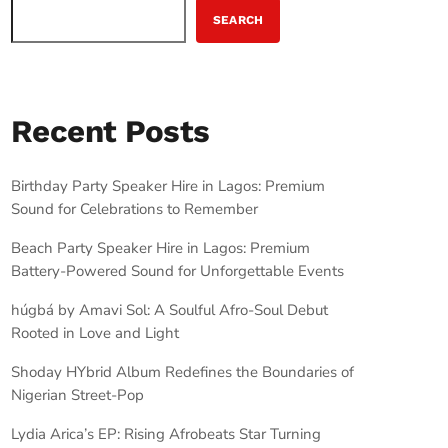
SEARCH
Recent Posts
Birthday Party Speaker Hire in Lagos: Premium
Sound for Celebrations to Remember
Beach Party Speaker Hire in Lagos: Premium
Battery-Powered Sound for Unforgettable Events
húgbá by Amavi Sol: A Soulful Afro-Soul Debut
Rooted in Love and Light
Shoday HYbrid Album Redefines the Boundaries of
Nigerian Street-Pop
Lydia Arica’s EP: Rising Afrobeats Star Turning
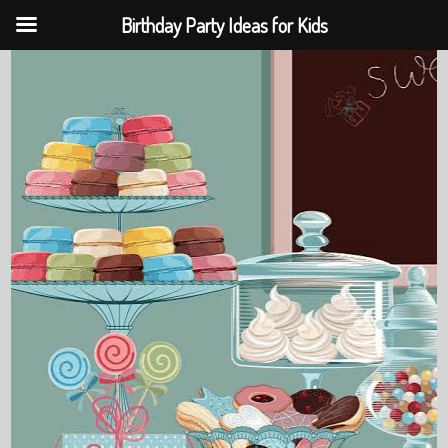
Birthday Party Ideas for Kids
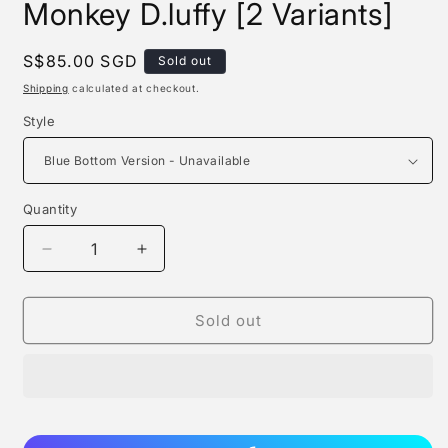
Monkey D.luffy [2 Variants]
Regular
S$85.00 SGD
Sold out
price
Shipping
calculated at checkout.
Style
Quantity
Quantity
Decrease
Increase
quantity
quantity
for
for
Straw
Straw
Sold out
Hat
Hat
Studio
Studio
-
-
Leaky
Leaky
Monkey
Monkey
D.luffy
D.luffy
# # # # # # #
_Task_
The lines from the start of the data through the line that contains "Rooted in Love and Light" are to be returned exactly, please, with both ends included and every picture left out.

_Task solution_
SEARCH
Recent Posts
Birthday Party Speaker Hire in Lagos: Premium
Sound for Celebrations to Remember
Beach Party Speaker Hire in Lagos: Premium
Battery-Powered Sound for Unforgettable Events
húgbá by Amavi Sol: A Soulful Afro-Soul Debut
Rooted in Love and Light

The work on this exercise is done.